# Problem statement:
Please report each line of the data below that contains "Create".
BEGIN Excerpted data
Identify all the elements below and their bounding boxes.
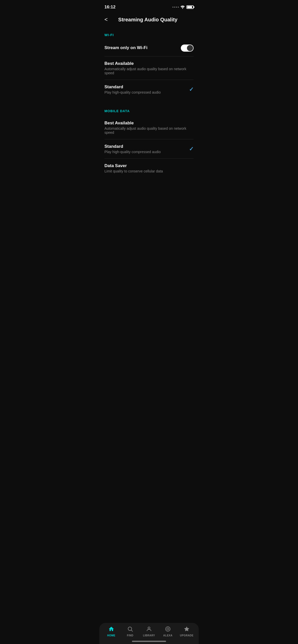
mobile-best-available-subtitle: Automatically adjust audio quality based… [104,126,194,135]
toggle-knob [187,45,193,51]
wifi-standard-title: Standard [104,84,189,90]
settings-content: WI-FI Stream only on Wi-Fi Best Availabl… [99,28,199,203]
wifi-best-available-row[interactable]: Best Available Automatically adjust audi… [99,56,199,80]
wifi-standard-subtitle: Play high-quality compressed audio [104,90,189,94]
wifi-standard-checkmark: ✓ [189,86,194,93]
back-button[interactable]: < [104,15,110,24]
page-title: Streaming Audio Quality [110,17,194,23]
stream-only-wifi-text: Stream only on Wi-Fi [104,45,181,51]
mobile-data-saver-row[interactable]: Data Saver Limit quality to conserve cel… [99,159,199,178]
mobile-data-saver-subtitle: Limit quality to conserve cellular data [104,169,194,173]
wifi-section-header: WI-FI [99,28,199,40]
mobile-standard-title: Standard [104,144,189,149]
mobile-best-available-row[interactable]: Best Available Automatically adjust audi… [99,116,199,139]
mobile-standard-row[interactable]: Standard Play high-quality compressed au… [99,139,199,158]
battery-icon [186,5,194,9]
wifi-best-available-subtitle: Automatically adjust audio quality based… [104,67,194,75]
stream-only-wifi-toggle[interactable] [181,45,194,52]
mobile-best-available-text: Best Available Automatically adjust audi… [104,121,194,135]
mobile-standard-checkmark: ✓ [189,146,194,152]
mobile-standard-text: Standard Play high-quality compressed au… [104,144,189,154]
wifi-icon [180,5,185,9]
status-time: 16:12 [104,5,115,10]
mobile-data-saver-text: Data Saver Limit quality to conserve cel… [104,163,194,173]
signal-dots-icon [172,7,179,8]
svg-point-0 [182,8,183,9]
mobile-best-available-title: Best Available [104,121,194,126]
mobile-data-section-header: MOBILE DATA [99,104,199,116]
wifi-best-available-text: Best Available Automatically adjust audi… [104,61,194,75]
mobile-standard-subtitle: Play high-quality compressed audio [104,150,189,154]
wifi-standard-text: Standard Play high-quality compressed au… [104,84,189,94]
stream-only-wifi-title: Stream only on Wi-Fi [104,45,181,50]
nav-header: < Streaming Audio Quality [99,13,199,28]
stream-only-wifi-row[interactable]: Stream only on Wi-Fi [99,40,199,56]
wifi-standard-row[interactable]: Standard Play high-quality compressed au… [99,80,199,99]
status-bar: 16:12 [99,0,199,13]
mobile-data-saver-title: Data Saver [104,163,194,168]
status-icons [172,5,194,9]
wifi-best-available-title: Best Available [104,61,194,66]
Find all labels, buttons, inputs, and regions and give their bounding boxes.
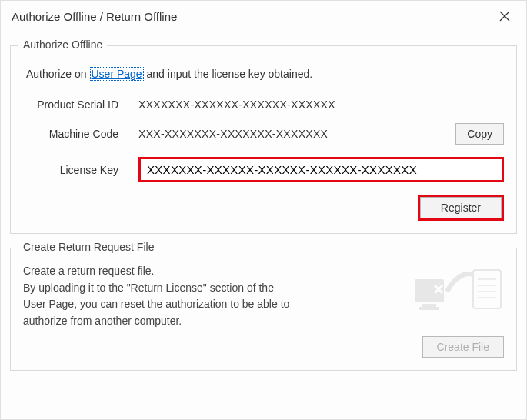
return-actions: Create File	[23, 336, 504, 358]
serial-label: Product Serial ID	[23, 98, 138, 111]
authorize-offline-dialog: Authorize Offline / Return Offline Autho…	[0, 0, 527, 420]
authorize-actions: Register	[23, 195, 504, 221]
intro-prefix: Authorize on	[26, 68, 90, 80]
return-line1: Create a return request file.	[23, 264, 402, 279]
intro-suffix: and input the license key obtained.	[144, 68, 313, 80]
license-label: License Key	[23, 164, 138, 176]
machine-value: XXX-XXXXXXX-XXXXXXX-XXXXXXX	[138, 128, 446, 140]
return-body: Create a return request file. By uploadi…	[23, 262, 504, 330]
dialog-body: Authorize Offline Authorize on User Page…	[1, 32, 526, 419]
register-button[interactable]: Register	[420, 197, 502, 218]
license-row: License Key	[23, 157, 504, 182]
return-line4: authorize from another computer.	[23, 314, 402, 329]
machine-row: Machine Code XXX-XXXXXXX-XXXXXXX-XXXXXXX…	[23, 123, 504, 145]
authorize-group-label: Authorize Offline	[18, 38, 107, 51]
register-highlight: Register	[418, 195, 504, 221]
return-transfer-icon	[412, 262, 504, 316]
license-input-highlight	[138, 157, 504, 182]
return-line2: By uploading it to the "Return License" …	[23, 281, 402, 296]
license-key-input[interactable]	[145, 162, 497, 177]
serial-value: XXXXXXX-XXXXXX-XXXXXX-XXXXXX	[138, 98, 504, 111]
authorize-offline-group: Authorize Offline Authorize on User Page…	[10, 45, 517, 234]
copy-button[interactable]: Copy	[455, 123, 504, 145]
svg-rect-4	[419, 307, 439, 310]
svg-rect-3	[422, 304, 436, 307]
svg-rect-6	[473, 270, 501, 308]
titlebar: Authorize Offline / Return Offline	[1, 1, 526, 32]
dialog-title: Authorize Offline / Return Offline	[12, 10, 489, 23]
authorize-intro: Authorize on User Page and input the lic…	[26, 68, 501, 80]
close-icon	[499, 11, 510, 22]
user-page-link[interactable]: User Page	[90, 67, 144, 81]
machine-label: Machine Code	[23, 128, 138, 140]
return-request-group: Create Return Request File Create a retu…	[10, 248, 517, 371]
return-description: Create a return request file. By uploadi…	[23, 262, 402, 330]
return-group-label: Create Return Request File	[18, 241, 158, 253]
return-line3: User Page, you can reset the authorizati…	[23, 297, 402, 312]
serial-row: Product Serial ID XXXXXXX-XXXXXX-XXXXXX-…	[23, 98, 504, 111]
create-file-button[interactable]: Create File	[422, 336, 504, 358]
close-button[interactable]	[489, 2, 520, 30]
END Excerpted data
# Response area:
return-actions: Create File	[23, 336, 504, 358]
return-line1: Create a return request file.	[23, 264, 402, 279]
return-body: Create a return request file. By uploadi…	[23, 262, 504, 330]
return-request-group: Create Return Request File Create a retu…	[10, 248, 517, 371]
return-description: Create a return request file. By uploadi…	[23, 262, 402, 330]
return-group-label: Create Return Request File	[18, 241, 158, 253]
create-file-button[interactable]: Create File	[422, 336, 504, 358]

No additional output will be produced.